== The records

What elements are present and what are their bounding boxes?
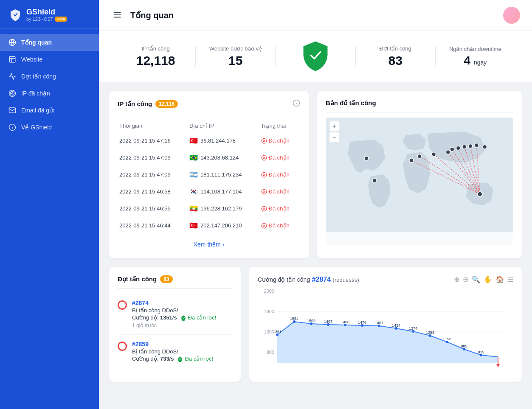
cell-time: 2022-09-21 15:47:09 xyxy=(118,166,188,183)
see-more-anchor[interactable]: Xem thêm › xyxy=(194,241,224,248)
svg-point-79 xyxy=(310,322,312,325)
svg-rect-1 xyxy=(9,56,15,62)
chart-card: Cường độ tấn công #2874 (request/s) ⊕ ⊖ … xyxy=(249,267,522,382)
world-map-svg xyxy=(326,118,513,232)
svg-point-83 xyxy=(378,325,380,327)
attack-intensity: Cường độ: 1351/s xyxy=(132,314,177,321)
attack-count-badge: 83 xyxy=(160,275,172,283)
chart-tools: ⊕ ⊖ 🔍 ✋ 🏠 ☰ xyxy=(454,275,513,283)
page-title: Tổng quan xyxy=(130,10,496,20)
brand-name: GShield xyxy=(26,8,67,17)
bottom-row: Đợt tấn công 83 #2874 Bị tấn công DDoS! … xyxy=(99,267,532,390)
map-controls: + − xyxy=(329,121,339,142)
attack-list-item: #2874 Bị tấn công DDoS! Cường độ: 1351/s… xyxy=(118,294,232,335)
sidebar-item-dot-tan-cong[interactable]: Đợt tấn công xyxy=(0,68,99,85)
chart-header: Cường độ tấn công #2874 (request/s) ⊕ ⊖ … xyxy=(258,275,513,283)
chart-home-icon[interactable]: 🏠 xyxy=(495,275,504,283)
svg-text:2000: 2000 xyxy=(264,289,274,294)
svg-point-82 xyxy=(361,324,363,327)
sidebar-label-dot-tan-cong: Đợt tấn công xyxy=(21,73,56,80)
cell-status: Đã chặn xyxy=(259,132,300,149)
attack-dot xyxy=(118,300,127,310)
table-row: 2022-09-21 15:47:09 🇧🇷143.208.68.124 Đã … xyxy=(118,149,300,166)
stat-downtime-value: 4 ngày xyxy=(436,54,515,67)
ip-table-card: IP tấn công 12,118 Thời gian Địa chỉ IP … xyxy=(109,91,309,258)
chart-menu-icon[interactable]: ☰ xyxy=(507,275,513,283)
svg-point-47 xyxy=(475,143,479,148)
svg-text:1374: 1374 xyxy=(409,326,417,331)
sidebar-item-ip-da-chan[interactable]: IP đã chặn xyxy=(0,85,99,102)
svg-point-54 xyxy=(483,145,487,149)
attack-filtered: Đã cần lọc! xyxy=(180,314,217,321)
map-zoom-in[interactable]: + xyxy=(329,121,339,131)
beta-badge: Beta xyxy=(55,17,67,22)
map-card-title: Bản đồ tấn công xyxy=(326,99,376,107)
stat-website: Website được bảo vệ 15 xyxy=(196,45,275,68)
sidebar-label-tong-quan: Tổng quan xyxy=(21,39,52,46)
main-grid-row1: IP tấn công 12,118 Thời gian Địa chỉ IP … xyxy=(99,82,532,267)
svg-point-51 xyxy=(477,192,482,197)
svg-text:1150: 1150 xyxy=(443,337,451,341)
svg-point-46 xyxy=(468,144,473,148)
table-row: 2022-09-21 15:47:09 🇦🇷181.111.175.234 Đã… xyxy=(118,166,300,183)
map-card-header: Bản đồ tấn công xyxy=(326,99,513,112)
cell-ip: 🇰🇷114.108.177.104 xyxy=(188,183,259,200)
map-container: + − xyxy=(326,118,513,245)
chart-zoom-out-icon[interactable]: ⊖ xyxy=(463,275,468,283)
svg-point-53 xyxy=(373,179,377,183)
chart-pan-icon[interactable]: ✋ xyxy=(484,275,492,283)
attack-filtered: Đã cần lọc! xyxy=(177,356,213,362)
map-zoom-out[interactable]: − xyxy=(329,132,339,142)
chart-zoom-in-icon[interactable]: ⊕ xyxy=(454,275,459,283)
mail-icon xyxy=(8,106,16,114)
cell-time: 2022-09-21 15:47:09 xyxy=(118,149,188,166)
attack-meta: #2859 Bị tấn công DDoS! Cường độ: 733/s … xyxy=(132,341,232,362)
globe2-icon xyxy=(8,56,16,63)
main-area: Tổng quan IP tấn công 12,118 Website đượ… xyxy=(99,0,532,409)
svg-point-80 xyxy=(327,323,329,326)
stat-downtime: Ngăn chặn downtime 4 ngày xyxy=(436,46,515,67)
globe-icon xyxy=(8,39,16,46)
hamburger-button[interactable] xyxy=(111,8,124,22)
cell-ip: 🇲🇲136.228.162.179 xyxy=(188,200,259,217)
sidebar-item-email[interactable]: Email đã gửi xyxy=(0,102,99,119)
svg-text:1351: 1351 xyxy=(273,330,281,334)
svg-point-81 xyxy=(344,324,346,326)
svg-point-49 xyxy=(417,154,422,158)
attack-list: #2874 Bị tấn công DDoS! Cường độ: 1351/s… xyxy=(118,294,232,368)
chart-magnify-icon[interactable]: 🔍 xyxy=(472,275,480,283)
attack-id[interactable]: #2859 xyxy=(132,341,232,347)
attack-id[interactable]: #2874 xyxy=(132,300,232,306)
logo-area: GShield by 123HOST Beta xyxy=(0,0,99,29)
svg-text:1509: 1509 xyxy=(307,319,315,323)
chevron-right-icon: › xyxy=(222,241,225,248)
table-row: 2022-09-21 15:47:16 🇹🇷36.81.244.178 Đã c… xyxy=(118,132,300,149)
cell-ip: 🇦🇷181.111.175.234 xyxy=(188,166,259,183)
cell-time: 2022-09-21 15:46:55 xyxy=(118,200,188,217)
sidebar-item-tong-quan[interactable]: Tổng quan xyxy=(0,34,99,51)
sidebar-item-ve-gshield[interactable]: Về GShield xyxy=(0,119,99,136)
page-content: IP tấn công 12,118 Website được bảo vệ 1… xyxy=(99,31,532,409)
svg-text:815: 815 xyxy=(478,350,484,354)
col-status: Trạng thái xyxy=(259,119,300,132)
stat-dot-value: 83 xyxy=(356,53,435,68)
svg-text:1476: 1476 xyxy=(358,320,366,325)
main-shield-icon xyxy=(298,39,332,73)
sidebar-nav: Tổng quan Website Đợt tấn công IP đã chặ… xyxy=(0,29,99,409)
svg-text:1283: 1283 xyxy=(426,331,434,335)
stat-downtime-unit: ngày xyxy=(474,59,487,66)
see-more-link[interactable]: Xem thêm › xyxy=(118,234,300,250)
target-icon xyxy=(8,90,16,97)
activity-icon xyxy=(8,73,16,80)
brand-sub: by 123HOST Beta xyxy=(26,17,67,22)
ip-info-icon[interactable] xyxy=(293,99,300,109)
user-avatar[interactable] xyxy=(503,7,520,24)
col-time: Thời gian xyxy=(118,119,188,132)
attack-list-card: Đợt tấn công 83 #2874 Bị tấn công DDoS! … xyxy=(109,267,241,382)
sidebar-item-website[interactable]: Website xyxy=(0,51,99,68)
svg-point-87 xyxy=(446,341,448,343)
svg-text:1488: 1488 xyxy=(341,320,349,324)
svg-point-42 xyxy=(446,150,450,154)
col-ip: Địa chỉ IP xyxy=(188,119,259,132)
sidebar-label-ip-da-chan: IP đã chặn xyxy=(21,90,50,97)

====

- _Instructions to follow_
Report, from the entries above, each line where "more" is found.

- _Response_
see-more-anchor[interactable]: Xem thêm › xyxy=(194,241,224,248)
see-more-link[interactable]: Xem thêm › xyxy=(118,234,300,250)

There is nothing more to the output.